Ways that materials may fail
Patient–Implant Interactions Causing Clinical Complications
THROMBOSIS
- Thrombotic occlusion (blockage/closing of blood vessel)
- Thromboembolism (obstruction of vessel by a clot dislodged from another site in circulation)
- Anticoagulation-related haemorrhage (owing to therapy to prevent thrombosis) (escape of blood from a ruptured vessel)
INFECTION
- Inappropriate healing (too little or too much)
- Structural Failure Due to Materials Degeneration (wear, fracture/fatigue, calcification, tearing)
- Adverse Local Tissue Interactions (Inflammation, toxicity, tumor formation)
- Migration (Whole device, Embolisation or lymphatic spread of materials fragments)
- Systemic/Miscellaneous effects (Allergy, heart valve noise)
The process for implant retrieval and evaluation
- Concerned with the documentation of problems that dictate modification of design, materials, or use of the implants in patients.

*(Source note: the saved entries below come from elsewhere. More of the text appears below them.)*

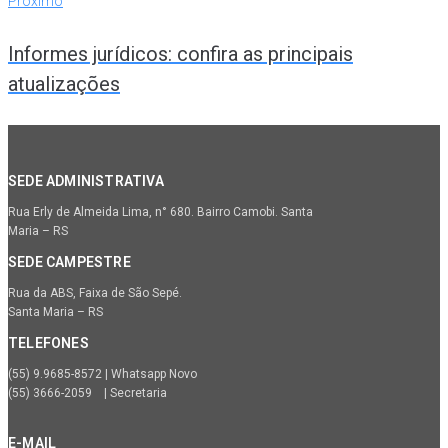
Próximo
Informes jurídicos: confira as principais
atualizações
SEDE ADMINISTRATIVA
Rua Erly de Almeida Lima, n° 680. Bairro Camobi. Santa
Maria – RS
SEDE CAMPESTRE
Rua da ABS, Faixa de São Sepé.
Santa Maria – RS
TELEFONES
(55) 9.9685-8572 | Whatsapp Novo
(55) 3666-2059 | Secretaria
E-MAIL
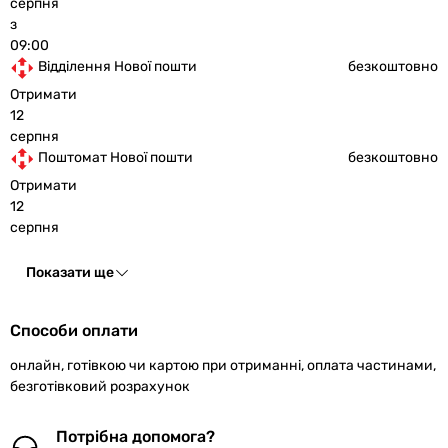
серпня
з
09:00
Відділення Нової пошти
безкоштовно
Отримати
12
серпня
Поштомат Нової пошти
безкоштовно
Отримати
12
серпня
Показати ще
Способи оплати
онлайн, готівкою чи картою при отриманні, оплата частинами,
безготівковий розрахунок
Потрібна допомога?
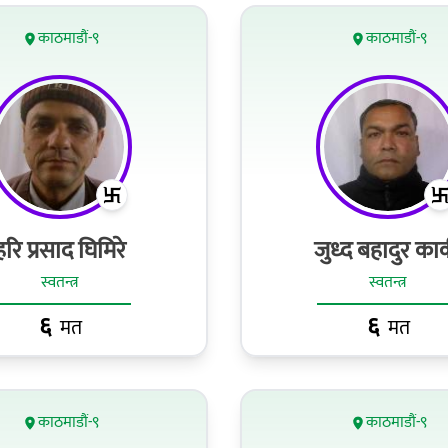
काठमाडौं-९
काठमाडौं-९
हरि प्रसाद घिमिरे
जुध्‍द बहादुर कार्
स्वतन्त्र
स्वतन्त्र
६
६
मत
मत
काठमाडौं-९
काठमाडौं-९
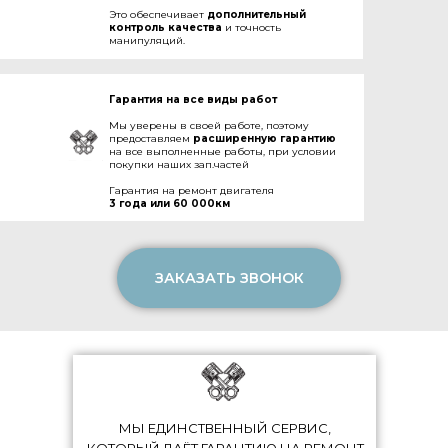
Это обеспечивает
дополнительный
контроль качества
и точность
манипуляций.
Гарантия на все виды работ
Мы уверены в своей работе, поэтому
предоставляем
расширенную гарантию
на все выполненные работы, при условии
покупки наших зап.частей
Гарантия на ремонт двигателя
3 года или 60 000км
ЗАКАЗАТЬ ЗВОНОК
МЫ ЕДИНСТВЕННЫЙ СЕРВИС,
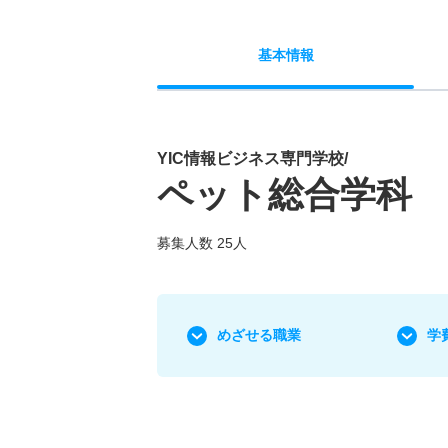
基本
情報
YIC情報ビジネス専門学校/
ペット総合学科
募集人数 25人
めざせる職業
学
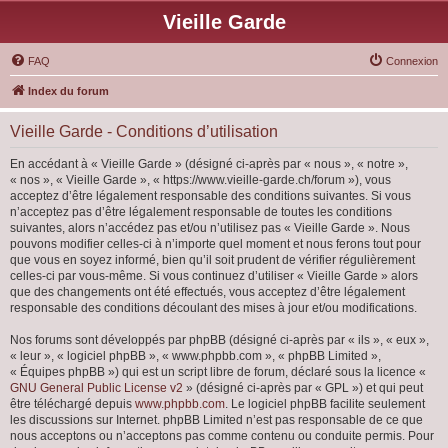
Vieille Garde
FAQ
Connexion
Index du forum
Vieille Garde - Conditions d’utilisation
En accédant à « Vieille Garde » (désigné ci-après par « nous », « notre »,
« nos », « Vieille Garde », « https://www.vieille-garde.ch/forum »), vous
acceptez d’être légalement responsable des conditions suivantes. Si vous
n’acceptez pas d’être légalement responsable de toutes les conditions
suivantes, alors n’accédez pas et/ou n’utilisez pas « Vieille Garde ». Nous
pouvons modifier celles-ci à n’importe quel moment et nous ferons tout pour
que vous en soyez informé, bien qu’il soit prudent de vérifier régulièrement
celles-ci par vous-même. Si vous continuez d’utiliser « Vieille Garde » alors
que des changements ont été effectués, vous acceptez d’être légalement
responsable des conditions découlant des mises à jour et/ou modifications.
Nos forums sont développés par phpBB (désigné ci-après par « ils », « eux »,
« leur », « logiciel phpBB », « www.phpbb.com », « phpBB Limited »,
« Équipes phpBB ») qui est un script libre de forum, déclaré sous la licence «
GNU General Public License v2
» (désigné ci-après par « GPL ») et qui peut
être téléchargé depuis
www.phpbb.com
. Le logiciel phpBB facilite seulement
les discussions sur Internet. phpBB Limited n’est pas responsable de ce que
nous acceptons ou n’acceptons pas comme contenu ou conduite permis. Pour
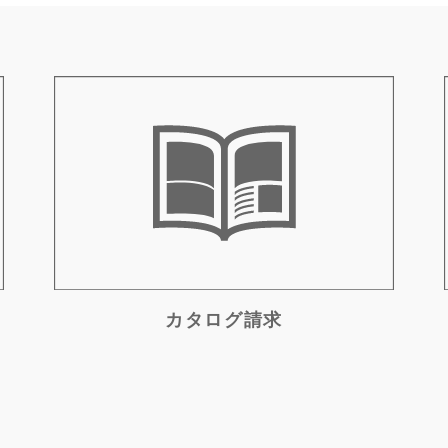
カタログ請求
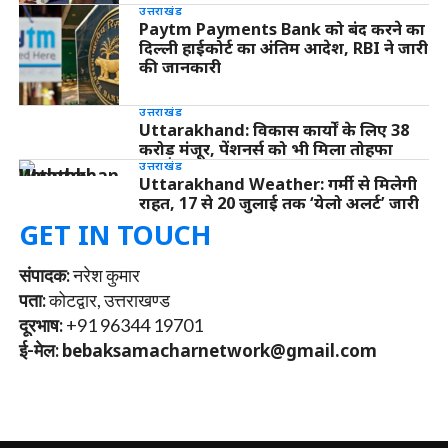
उत्तराखंड
Paytm Payments Bank को बंद करने का
दिल्ली हाईकोर्ट का अंतिम आदेश, RBI ने जारी
की जानकारी
उत्तराखंड
Uttarakhand: विकास कार्यों के लिए 38
करोड़ मंजूर, पेंशनर्स को भी मिला तोहफा
उत्तराखंड
Uttarakhand Weather: गर्मी से मिलेगी
राहत, 17 से 20 जुलाई तक ‘येलो अलर्ट’ जारी
GET IN TOUCH
संपादक:
नरेश कुमार
पता:
कोटद्वार, उत्तराखण्ड
दूरभाष:
+91 96344 19701
ई-मेल:
bebaksamacharnetwork@gmail.com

- Makes use of systematic, multilevel assessment protocols documented in international standards (ASTM F561 and ISO 12891) and the medical/scientific literature.
- The standards generally describe relevant conditions to document at the time of explantation, methods for analysing the tissue– implant interface and isolating particulate debris, and stages of progressively destructive analysis of the implant.
- STAGE 1 analysis consists of routine device identification, documenting the device description, and macroscopic examination for any evidence of failure modes.
- STAGE 2 analysis is more detailed and time consuming, and includes photography, optical microscopy, and nondestructive failure analysis.
- STAGE 3 analysis includes material-specific techniques for metallic, polymeric, and ceramic materials, many of which are destructive. (SEM, TEM etc.)
- In addition to specific analysis protocols for the implant–tissue interface and implant biomaterials, unraveling a cause of failure usually requires systematic integration of clinical and laboratory information pertaining to the patient, and careful pathological analyses.
- Evaluation of the implant without attention to the patient factors and clinical conditions will produce an incomplete evaluation, and limit understanding of the failure mode(s).
What needs to be considered in the manufacture of medical devices (device failure and retrieval)
- Explant analysis is complementary to both preclinical assessments and postmarketing surveillance.
- Quantitative endpoints generated from implant retrieval and evaluation and related failure mode analysis aid the implant development process and contribute to patient safety as they bridge the gap between in vitro performance assessments and the effective clinical behavior of implants.
- Registry-based surveillance should be utilised where available when manufacturing devices as it offers the unique strength of reflecting the clinical reality (e.g., outcomes in routine clinical practice) and thus provide a high level of external validity of the proposed medical device.